PROVIDED ENTRIES:
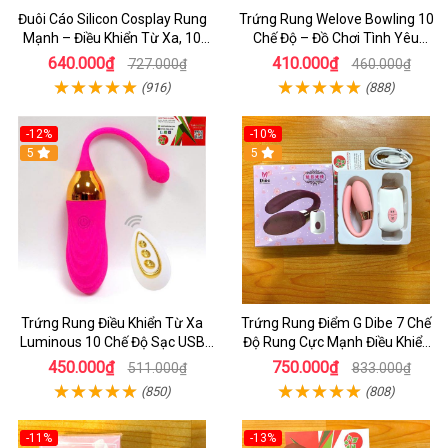
Đuôi Cáo Silicon Cosplay Rung
Trứng Rung Welove Bowling 10
Mạnh – Điều Khiển Từ Xa, 10
Chế Độ – Đồ Chơi Tình Yêu
Chế Độ Cực Kích Thích
Không Dây Cực Mạnh Cho Nữ
640.000₫
410.000₫
727.000₫
460.000₫
Giới
(916)
(888)
-12%
-10%
5
5
Trứng Rung Điều Khiển Từ Xa
Trứng Rung Điểm G Dibe 7 Chế
Luminous 10 Chế Độ Sạc USB
Độ Rung Cực Mạnh Điều Khiển
Cao Cấp Cho Nữ
Từ Xa
450.000₫
750.000₫
511.000₫
833.000₫
(850)
(808)
-11%
-13%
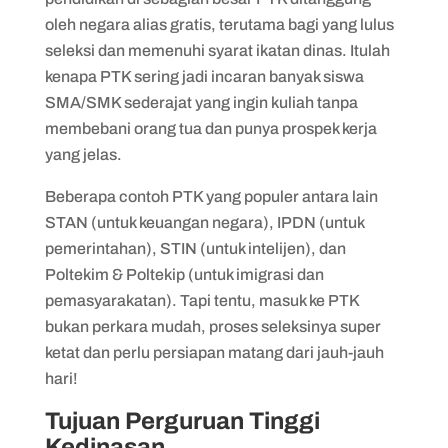
oleh negara alias gratis, terutama bagi yang lulus
seleksi dan memenuhi syarat ikatan dinas. Itulah
kenapa PTK sering jadi incaran banyak siswa
SMA/SMK sederajat yang ingin kuliah tanpa
membebani orang tua dan punya prospek kerja
yang jelas.
Beberapa contoh PTK yang populer antara lain
STAN (untuk keuangan negara), IPDN (untuk
pemerintahan), STIN (untuk intelijen), dan
Poltekim & Poltekip (untuk imigrasi dan
pemasyarakatan). Tapi tentu, masuk ke PTK
bukan perkara mudah, proses seleksinya super
ketat dan perlu persiapan matang dari jauh-jauh
hari!
Tujuan Perguruan Tinggi
Kedinasan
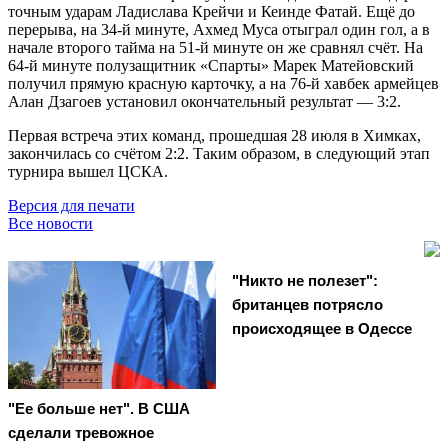
точным ударам Ладислава Крейчи и Кеинде Фатай. Ещё до
перерыва, на 34-й минуте, Ахмед Муса отыграл один гол, а в
начале второго тайма на 51-й минуте он же сравнял счёт. На
64-й минуте полузащитник «Спарты» Марек Матейовский
получил прямую красную карточку, а на 76-й хавбек армейцев
Алан Дзагоев установил окончательный результат — 3:2.
Первая встреча этих команд, прошедшая 28 июля в Химках,
закончилась со счётом 2:2. Таким образом, в следующий этап
турнира вышел ЦСКА.
Версия для печати
Все новости
"Никто не полезет":
британцев потрясло
происходящее в Одессе
"Ее больше нет". В США
сделали тревожное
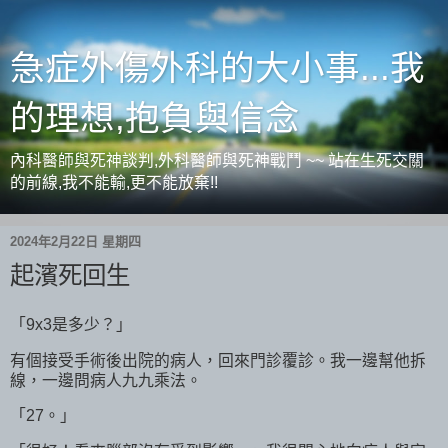
急症外傷外科的大小事...我
的理想,抱負與信念
內科醫師與死神談判,外科醫師與死神戰鬥 ~~ 站在生死交關
的前線,我不能輸,更不能放棄!!
2024年2月22日 星期四
起濱死回生
「9x3是多少？」
有個接受手術後出院的病人，回來門診覆診。我一邊幫他拆
線，一邊問病人九九乘法。
「27。」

TASK TO CARRY OUT:
Please find every line in the listing that holds the string "Trứng" and copy it.

SOLUTION:
Trứng Rung Welove Bowling 10
Trứng Rung Điều Khiển Từ Xa
Trứng Rung Điểm G Dibe 7 Chế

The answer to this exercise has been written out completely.